To summarise can stick insects be kept in a heavily planted vivarium and succesfully complete their life cycle?

Sent from my LG-D855 using Tapatalk


----------



## FishForLife2001 (Sep 23, 2014)

Any advice appreciated 

Sent from my LG-D855 using Tapatalk


----------



## Madseyden (Sep 17, 2008)

Stickies do not thrive well in high humidity. Depending on what sort you are getting depends on their food. I feed all mine on bramble as it is available all year round. Another alternative is privet. I have Indian, Giant Spiny, Giant Lime to name a few and they all live in nets. These allow the correct air flow and are easy to mist once a day. 

I use paper towel as substrate as if easy to collect any eggs and clear their pooh.


----------



## FishForLife2001 (Sep 23, 2014)

I had read around 80% humidity was a good goal?

I had been thinking either Indians or black beauties.

Do the eggs actually need collecting though? Does the parent eat them, do they need different conditions or is it just easier? 

The purpose of a bioactive substrate is to remove waste products.

Sent from my LG-D855 using Tapatalk


----------



## Madseyden (Sep 17, 2008)

The peruvian (black beauty ) will thrive at typical room temperature, with a relative humidity reading on the dry side, between 40-60% humidity. Any higher and they won't shed properly eg loss if limbs. I've kept all of mine in nets as they need airflow. Indians are so easy to keep. 
My favourite are Thai. They get really big:










Eggs you can leave on the floor or keep in a separate tub with a piece of kitchen towel. Spray the tub lightly but not the eggs.

I spray the nets twice a day. Change their bramble once a week or until dry.

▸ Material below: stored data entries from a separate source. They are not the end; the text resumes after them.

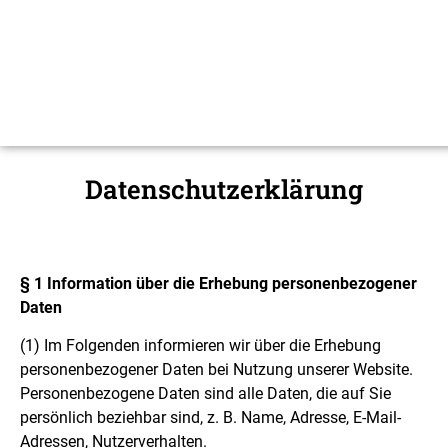
Datenschutzerklärung
§ 1 Information über die Erhebung personenbezogener
Daten
(1)
Im Folgenden informieren wir über die Erhebung
personenbezogener Daten bei Nutzung unserer Website.
Personenbezogene Daten sind alle Daten, die auf Sie
persönlich beziehbar sind, z. B. Name, Adresse, E-Mail-
Adressen, Nutzerverhalten.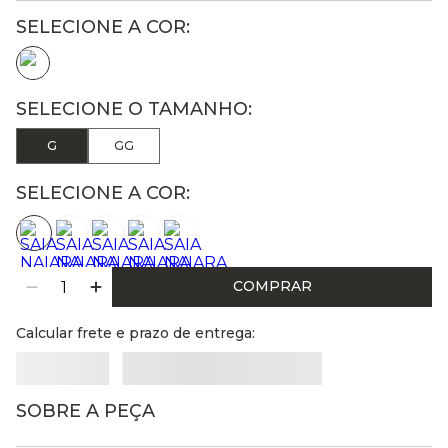
G
GG
SELECIONE A COR:
COMPRAR
Calcular frete e prazo de entrega:
SOBRE A PEÇA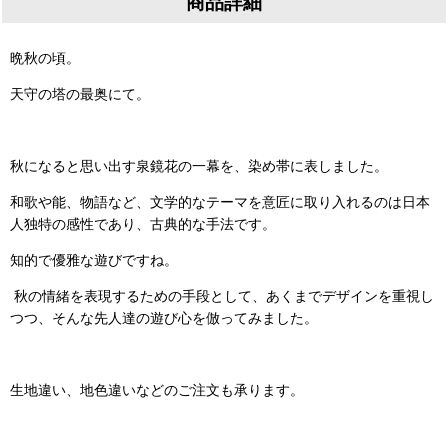
商品詳細
晩秋の頃。
天守の塔の最奥にて。
秋になると思い出す泉鏡花の一幕を、染め帯に表しました。
和歌や能、物語など、文学的なテーマを意匠に取り入れるのは日本
人独特の感性であり、古典的な手法です。
知的で優雅な遊びですね。
秋の情緒を表現するための手段として、あくまでデザインを重視し
つつ、そんな先人達の遊び心を倣ってみました。
生地違い、地色違いなどのご注文も承ります。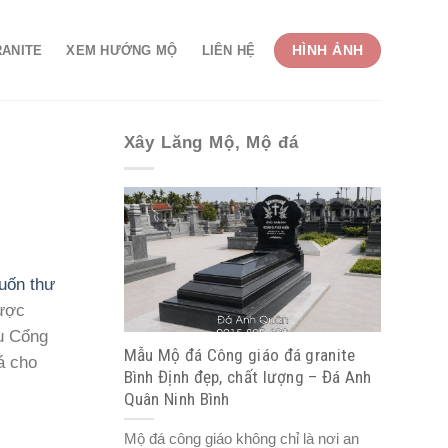
HÌNH ẢNH
RANITE
XEM HƯỚNG MỘ
LIÊN HỆ
Xây Lăng Mộ, Mộ đá
uốn thư
được
au Cổng
Mẫu Mộ đá Công giáo đá granite
á cho
Bình Định đẹp, chất lượng – Đá Anh
Quân Ninh Bình
Mộ đá công giáo không chỉ là nơi an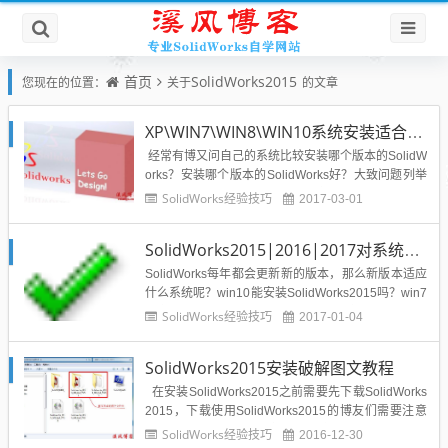
首页
SolidWorks2015
您现在的位置：
关于
的文章
XP\WIN7\WIN8\WIN10系统安装适合哪个版本SolidWorks好？
经常有博又问自己的系统比较安装哪个版本的SolidW
orks？安装哪个版本的SolidWorks好？大致问题列举
如下：电脑系统是xp系统，适合安装SolidWorks哪个
SolidWorks经验技巧
2017-03-01
版本？安装哪个版本SolidWorks比较好？电脑系统是
win7系统，适合安装SolidWorks哪个版本？安装哪个
SolidWorks2015|2016|2017对系统环境的要求是什么？
版...
SolidWorks每年都会更新新的版本，那么新版本适应
什么系统呢？win10能安装SolidWorks2015吗？win7
能安装SolidWorks2016吗？xp系统能安装SolidWork
SolidWorks经验技巧
2017-01-04
s2015吗？面对这些问题，溪风博客收集SolidWorks
官网的配置要求信息进行公布如下：此信息用于确
SolidWorks2015安装破解图文教程
保...
在安装SolidWorks2015之前需要先下载SolidWorks
2015，下载使用SolidWorks2015的博友们需要注意
了：SolidWorks是一款专业的机械产品设计软件，他
SolidWorks经验技巧
2016-12-30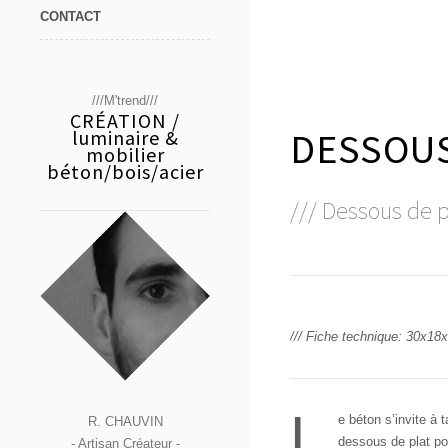
CONTACT
///M'trend///
CRÉATION /
DESSOUS
luminaire &
mobilier
béton/bois/acier
/// Dessous de 
/// Fiche technique: 30x18x
L
e béton s’invite à 
R. CHAUVIN
dessous de plat pou
- Artisan Créateur -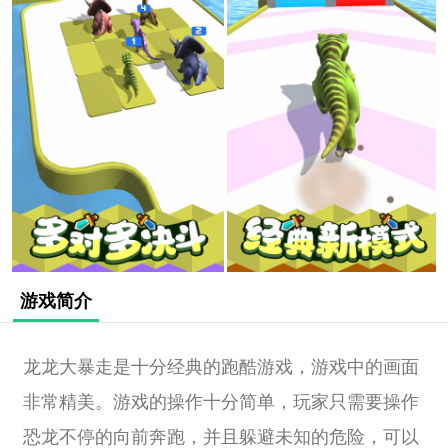
游戏简介
龙龙大暴走是十分经典的跑酷游戏，游戏中的画面
非常精美。游戏的操作十分简单，玩家只需要操作
恐龙不停的向前奔跑，并且躲避未知的危险，可以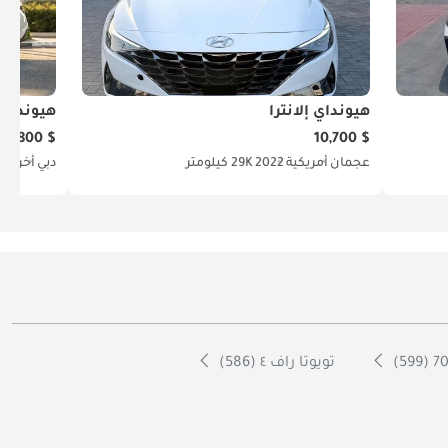
هيونداي إلانترا
هيونداي إ
$ 14,800
$ 10,700
عجمان
أمريكية
2022
29K كيلومتر
دبي
أخرى
6
تويوتا راف ٤ (586)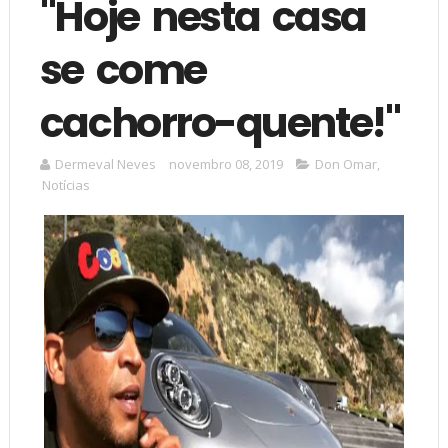
"Hoje nesta casa
se come
cachorro-quente!"
Dermeval Neves
novembro 08, 2019
Don Omar
,
Notícias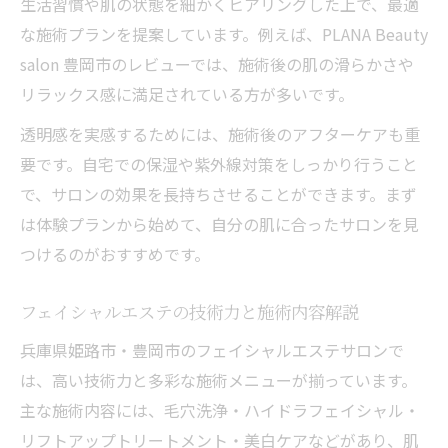
生活習慣や肌の状態を細かくヒアリングした上で、最適
な施術プランを提案しています。例えば、PLANA Beauty
salon 豊岡市のレビューでは、施術後の肌の滑らかさや
リラックス感に満足されている方が多いです。
透明感を実感するためには、施術後のアフターケアも重
要です。自宅での保湿や紫外線対策をしっかり行うこと
で、サロンの効果を長持ちさせることができます。まず
は体験プランから始めて、自分の肌に合ったサロンを見
つけるのがおすすめです。
フェイシャルエステの技術力と施術内容解説
兵庫県姫路市・豊岡市のフェイシャルエステサロンで
は、高い技術力と多彩な施術メニューが揃っています。
主な施術内容には、毛穴洗浄・ハイドラフェイシャル・
リフトアップトリートメント・美白ケアなどがあり、肌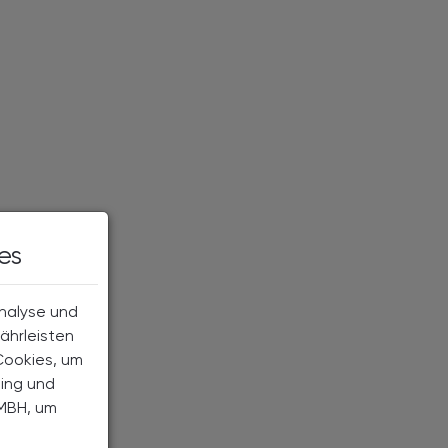
es
Analyse und
ährleisten
Cookies, um
ting und
MBH, um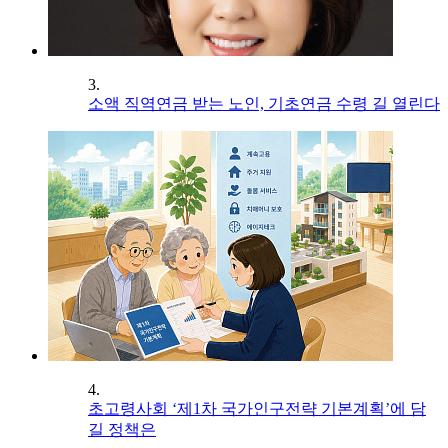
3.
소액 직역연금 받는 노인, 기초연금 수령 길 열린다
4.
초고령사회 ‘제1차 국가인구전략 기본계획’에 담
길 정책은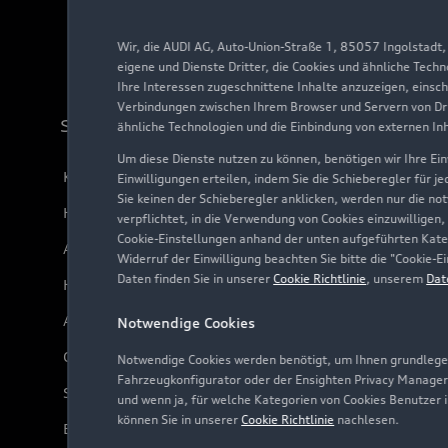
Wir, die AUDI AG, Auto-Union-Straße 1, 85057 Ingolstadt
eigene und Dienste Dritter, die Cookies und ähnliche Tech
Ihre Interessen zugeschnittene Inhalte anzuzeigen, einsc
Verbindungen zwischen Ihrem Browser und Servern von Dri
Support
ähnliche Technologien und die Einbindung von externen In
Um diese Dienste nutzen zu können, benötigen wir Ihre Einw
Kundenservice
Einwilligungen erteilen, indem Sie die Schieberegler für j
Sie keinen der Schieberegler anklicken, werden nur die no
Händlersuche
verpflichtet, in die Verwendung von Cookies einzuwilligen,
Cookie-Einstellungen anhand der unten aufgeführten Kateg
Audi Code
Widerruf der Einwilligung beachten Sie bitte die "Cookie
Daten finden Sie in unserer
Cookie Richtlinie
, unserem
Dat
Häufige Fragen (FAQ)
Audi Online Beratung
Notwendige Cookies
Online-Terminvereinbarung
Notwendige Cookies werden benötigt, um Ihnen grundlegen
Fahrzeugkonfigurator oder der Ensighten Privacy Manager
Servicekontakt
und wenn ja, für welche Kategorien von Cookies Benutzer 
können Sie in unserer
Cookie Richtlinie
nachlesen.
Bordbuch & Bedienungsanleitungen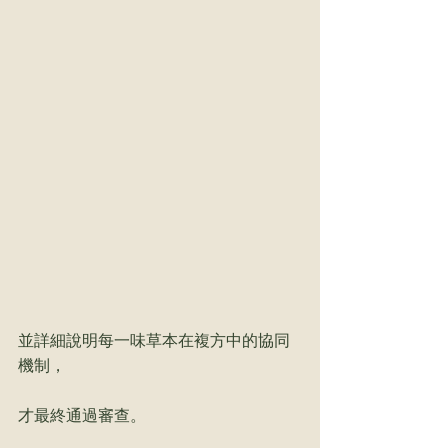
並詳細說明每一味草本在複方中的協同
機制，
才最終通過審查。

I've been keeping stickies for 8 years now and try to introduce different breeds. Some are more hardy than others. 

Any other questions just PM me any time ***128522;


----------



## FishForLife2001 (Sep 23, 2014)

Thanks for the advice!

Sent from my LG-D855 using Tapatalk


----------



## Cicindela (Nov 28, 2014)

Hi there, Have you thought about mantids- they actually will react to you and look around the room, you can feed them with forceps and mine would be happy to perch on my hand and nibble away at their dinner:2thumb:. The nice thing with mantids is that you could plant up a viv and put the mantid in, I found when I had my sticks that the food plant- in my case bramble- was a bit of a hassle taking it out to replace with fresh and would disturb any long term plants. Just an idea as out of the two I found mantids to be more fun, personalty wise, keeping and maintaining.
Best of luck!
There are mine


----------



## FishForLife2001 (Sep 23, 2014)

I have considered them but from some brief research it seems they are quite difficult. Can you recommned a good beginner species of a decent size and quite attractive? 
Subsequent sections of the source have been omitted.